Where a line of the listing below includes the word "each", reproduce that line.

### DATA EXCERPTS
▬▬▬▬▬▬
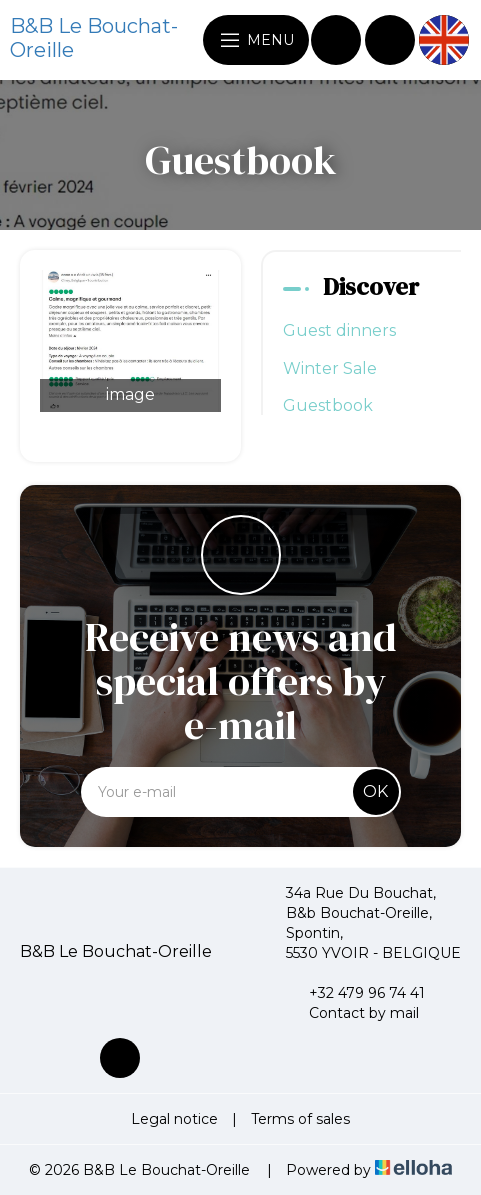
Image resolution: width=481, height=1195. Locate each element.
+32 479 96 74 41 (355, 993)
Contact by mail (352, 1013)
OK (375, 791)
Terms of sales (300, 1119)
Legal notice (174, 1119)
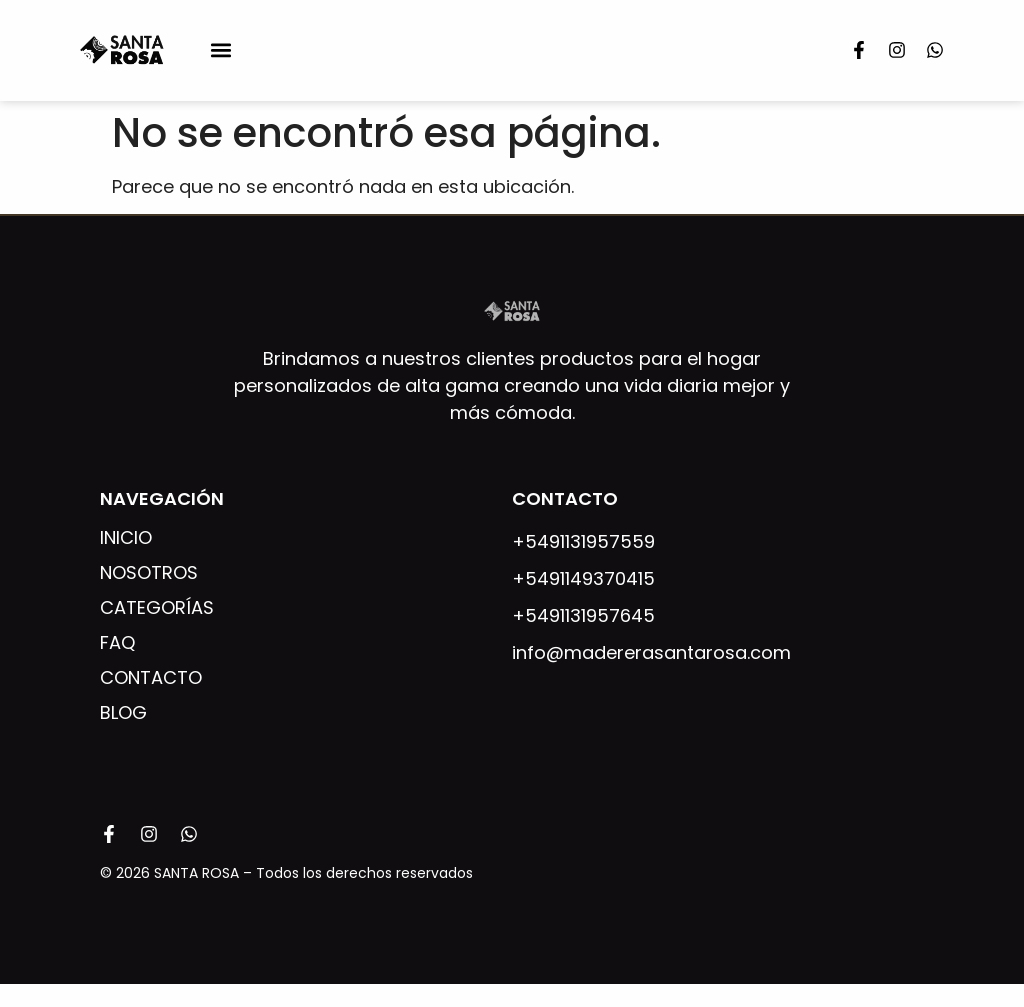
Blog (123, 713)
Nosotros (149, 573)
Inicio (126, 538)
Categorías (157, 608)
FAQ (117, 643)
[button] (220, 50)
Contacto (151, 678)
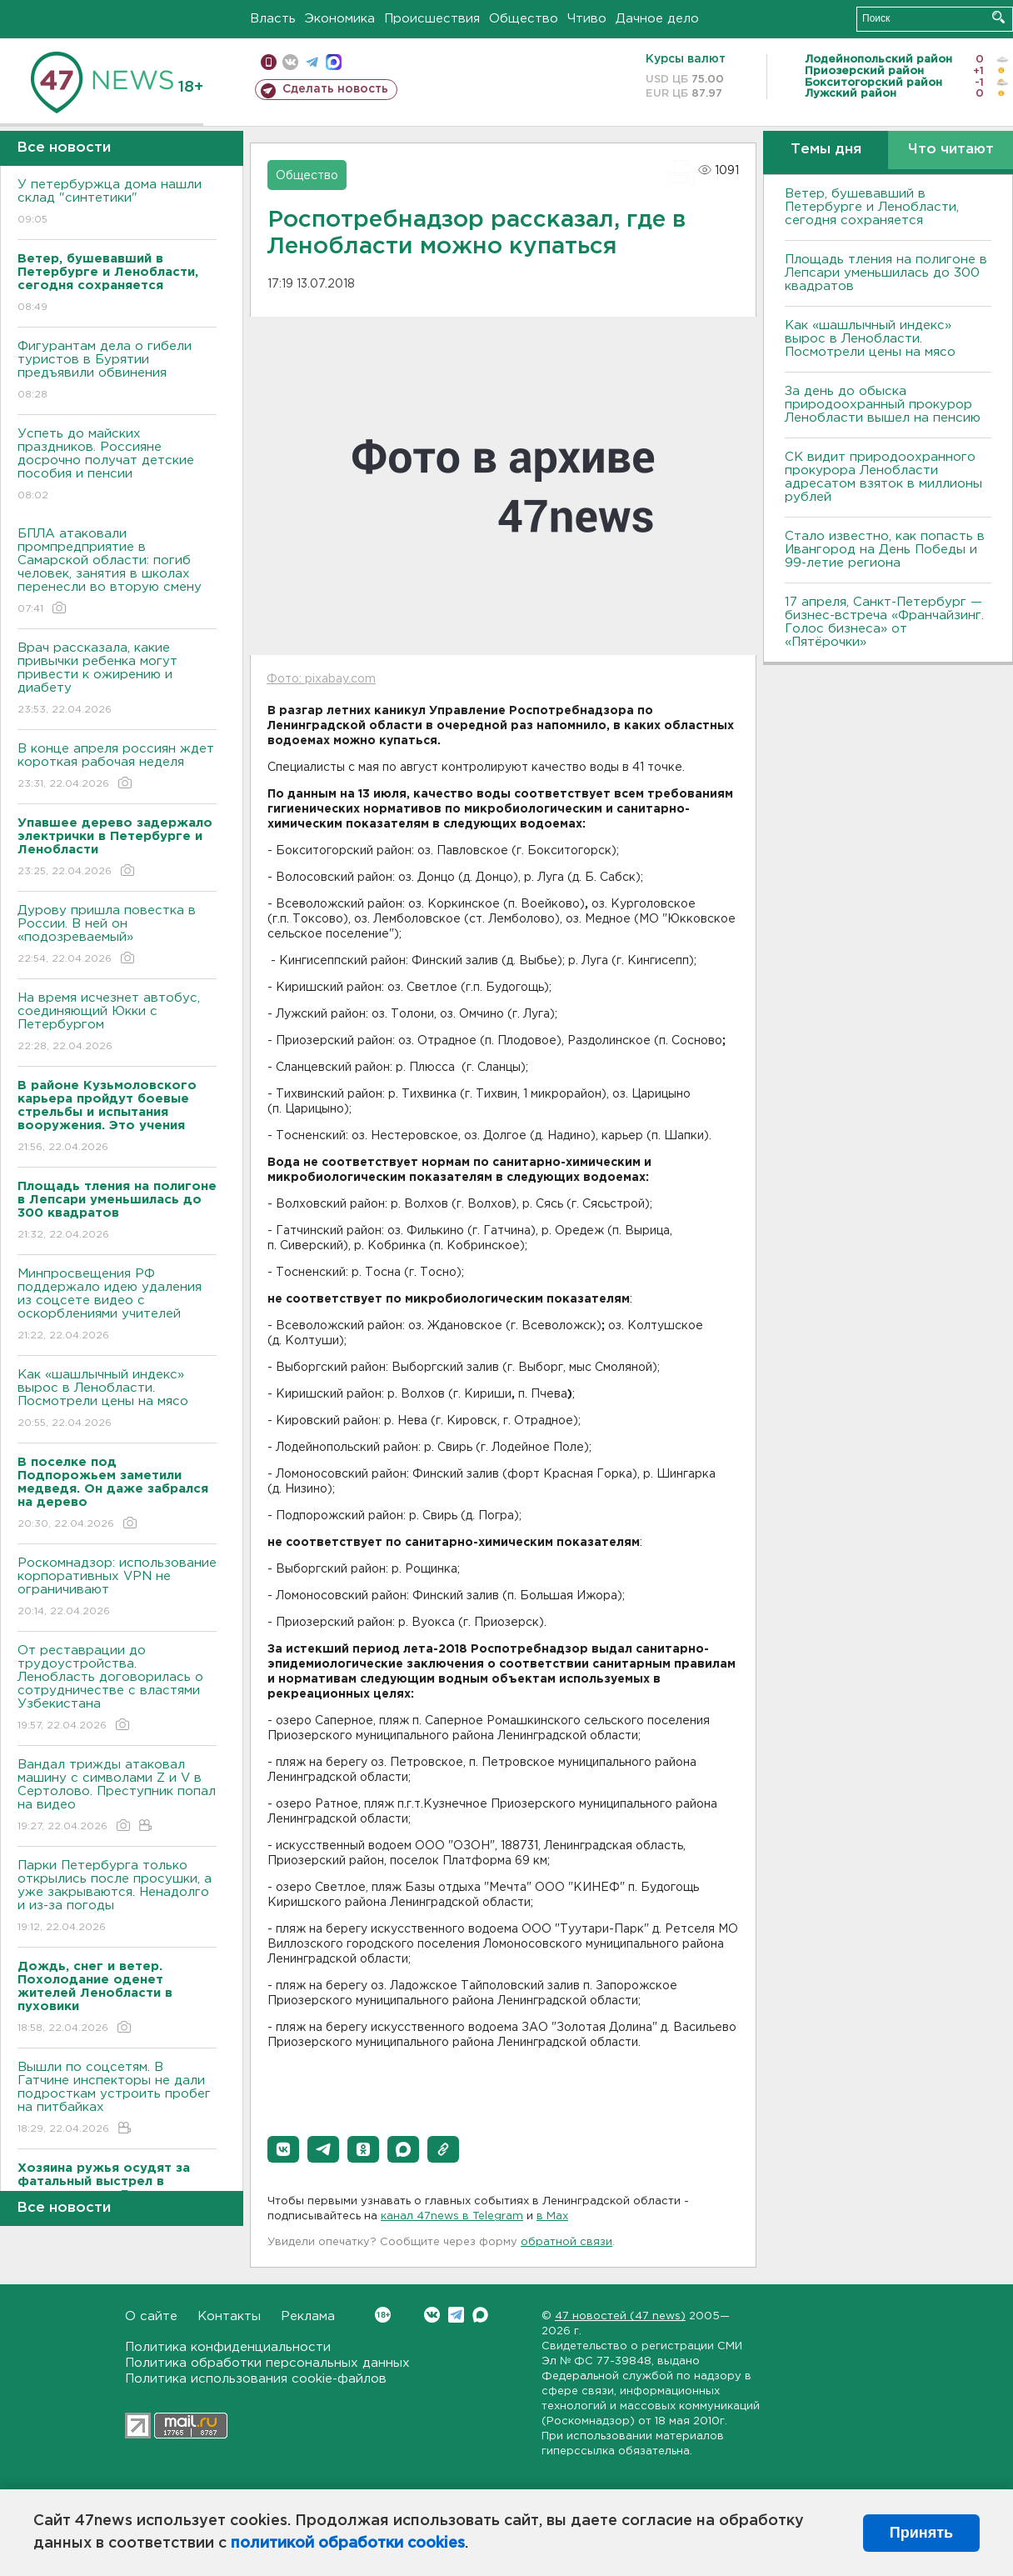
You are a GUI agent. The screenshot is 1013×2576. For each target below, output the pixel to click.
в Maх (552, 2216)
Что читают (951, 149)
▬▬▬▬▬▬
### TASK ANSWER
Image resolution: width=481, height=1195. Locate each element.
You are a GUI agent. The screenshot is 1013×2576. For each target below, output the pixel to click.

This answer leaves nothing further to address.